Minimum Wage Workers Earn 21 Percent Less Than Their Counterparts 12 Years Ago: Report

Minimum wage workers today are effectively making 21 percent less than their counterparts did 12 years ago—the last time the federal government raised the wage.

A new report published Thursday by the Economic Policy Institute (EPI) found the $7.25 minimum wage has lost roughly one-fifth of its value since July 2009, after adjusting for inflation.

The value of minimum wage in 2009 would be equivalent to $9.17 per hour today. Minimum wage hit its peak in 1986, according to EPI, as it would be worth $11.12 in today's dollars.

"That's a really remarkable finding, that more than 50 years ago we paid the lowest wage workers in this economy substantially more than what we pay them today," Ben Zipperer, an economist at EPI, told Newsweek.

"Maybe the minimum wage hasn't changed, but the cost of living has increased over that period," Zipperer added. "It's more expensive to pay rent, it's more expensive to buy food and it's more expensive to pay for healthcare."

Today, there is no state, county or city in the U.S. where a minimum-wage employee working 40 hours per week can afford a two-bedroom rental. The study, from the National Low Income Housing Coalition, found a full-time worker can afford a one-bedroom rental unit in only 7 percent of all counties across the country.
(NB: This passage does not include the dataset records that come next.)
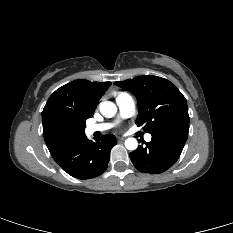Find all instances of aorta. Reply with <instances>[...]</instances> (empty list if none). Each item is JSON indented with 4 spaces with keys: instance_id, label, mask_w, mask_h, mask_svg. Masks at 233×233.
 Wrapping results in <instances>:
<instances>
[{
    "instance_id": "1",
    "label": "aorta",
    "mask_w": 233,
    "mask_h": 233,
    "mask_svg": "<svg viewBox=\"0 0 233 233\" xmlns=\"http://www.w3.org/2000/svg\"><path fill=\"white\" fill-rule=\"evenodd\" d=\"M99 108H100L101 114L106 118H112L113 116H115L117 112L116 105L111 101L101 102ZM125 147L128 150H132V151L136 150L138 147V141L133 137L127 138L125 140Z\"/></svg>"
}]
</instances>
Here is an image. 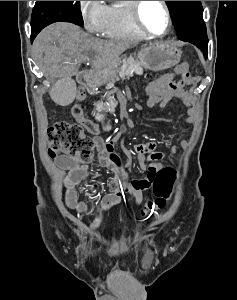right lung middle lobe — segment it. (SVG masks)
Masks as SVG:
<instances>
[{"instance_id":"obj_1","label":"right lung middle lobe","mask_w":237,"mask_h":300,"mask_svg":"<svg viewBox=\"0 0 237 300\" xmlns=\"http://www.w3.org/2000/svg\"><path fill=\"white\" fill-rule=\"evenodd\" d=\"M58 21L82 26L79 1H36L31 17V33L37 35L44 27Z\"/></svg>"}]
</instances>
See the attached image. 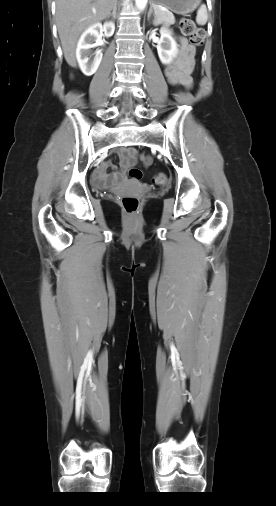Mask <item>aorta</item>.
Instances as JSON below:
<instances>
[{"instance_id":"1","label":"aorta","mask_w":276,"mask_h":506,"mask_svg":"<svg viewBox=\"0 0 276 506\" xmlns=\"http://www.w3.org/2000/svg\"><path fill=\"white\" fill-rule=\"evenodd\" d=\"M148 0H136V6L139 10H144Z\"/></svg>"}]
</instances>
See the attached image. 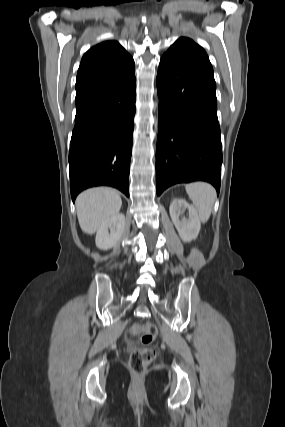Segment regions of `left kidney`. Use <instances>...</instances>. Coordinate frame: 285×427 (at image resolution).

President Joe Biden attempted to double the wage earlier this year by including it in the $1.9 trillion American Rescue Plan. But the provision was struck down by the Senate Parliamentarian, who ruled that it couldn't be included in the reconciliation bill.

Democrats also reintroduced the Raise the Wage Act this year, which would bump up the minimum wage to $15 an hour by 2025. The bill has 199 co-sponsors in the House of Representatives and 37 co-sponsors in the Senate but has yet to be taken up for a vote.
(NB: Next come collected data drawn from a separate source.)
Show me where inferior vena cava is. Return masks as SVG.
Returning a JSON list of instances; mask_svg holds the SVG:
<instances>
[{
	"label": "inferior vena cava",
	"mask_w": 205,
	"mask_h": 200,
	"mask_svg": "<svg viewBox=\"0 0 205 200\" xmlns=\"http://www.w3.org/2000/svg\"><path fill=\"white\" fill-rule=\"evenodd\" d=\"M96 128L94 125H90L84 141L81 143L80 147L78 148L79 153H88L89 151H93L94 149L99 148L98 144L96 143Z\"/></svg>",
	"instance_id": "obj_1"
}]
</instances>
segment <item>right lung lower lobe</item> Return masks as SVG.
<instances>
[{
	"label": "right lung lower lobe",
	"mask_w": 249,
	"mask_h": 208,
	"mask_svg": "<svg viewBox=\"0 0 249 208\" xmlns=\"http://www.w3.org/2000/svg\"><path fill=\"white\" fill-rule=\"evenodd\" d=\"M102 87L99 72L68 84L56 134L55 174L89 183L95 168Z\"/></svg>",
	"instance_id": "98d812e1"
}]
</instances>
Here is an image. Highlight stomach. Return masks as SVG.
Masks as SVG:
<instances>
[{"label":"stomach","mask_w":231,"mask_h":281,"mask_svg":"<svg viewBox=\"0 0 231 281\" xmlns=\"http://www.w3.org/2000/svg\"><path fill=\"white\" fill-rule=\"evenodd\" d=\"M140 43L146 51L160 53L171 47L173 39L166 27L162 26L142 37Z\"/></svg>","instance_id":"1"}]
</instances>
EPI Report: Minimum Wage Worth 21% Less
A new report found that minimum wage workers are earning 21 percent less than their counterparts 12 years ago, the last time Congress raised the wage. In this photo illustration, $20 and $5 bills are displayed on August 29, 2017 in San Anselmo, Calif. Justin Sullivan/Getty Images

As Capitol Hill has stalled on the issue, states have taken their own action to raise the minimum wage.

Ten states and the District of Columbia have passed legislation to increase wages to $15 an hour. Delaware on Monday became the latest state to do so as Gov. John Carney signed the bill on Monday.
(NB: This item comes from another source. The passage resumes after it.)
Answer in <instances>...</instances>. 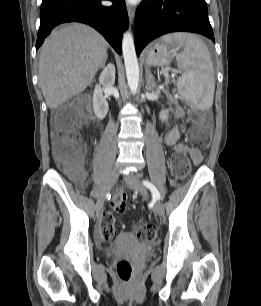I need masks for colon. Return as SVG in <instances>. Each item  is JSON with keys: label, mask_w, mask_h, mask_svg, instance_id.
I'll list each match as a JSON object with an SVG mask.
<instances>
[{"label": "colon", "mask_w": 261, "mask_h": 306, "mask_svg": "<svg viewBox=\"0 0 261 306\" xmlns=\"http://www.w3.org/2000/svg\"><path fill=\"white\" fill-rule=\"evenodd\" d=\"M85 119L86 106L84 100H77L62 107L54 119V158L77 182H81L84 178L85 144L80 138L79 130ZM188 138L193 147L197 149L207 148L211 139L209 127L202 122L194 123L188 130ZM170 167L173 175L182 180L191 170L190 157L184 150H176L170 159ZM126 201L125 193H117L111 201V206L115 211L123 212L126 209ZM114 226L115 216L113 212H104L100 219V231L105 242H110L113 239ZM137 235L143 241L154 242L158 237V230L155 225L146 224L138 228ZM116 272L122 280L129 281L133 276L134 269L128 261L120 260L116 265Z\"/></svg>", "instance_id": "obj_1"}]
</instances>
"What we're doing is really, really important," the governor said at a press conference. "There are many people that go to work every day, work hard, support their families and themselves. And when you think about our work as public officials, there's nothing really more important than giving everybody that opportunity."

Zipperer noted the United States has the economic capacity to pay employees higher wages but has primarily only done so for those who are already at the top of the wage distribution.

"But for a low-wage worker that essentially means that you can't afford a decent standard of living," he said.

He added, "A single adult with no kids is going to need at least a $15 an hour job today in order to afford basic necessities like rent, food, transportation expenses and taxes."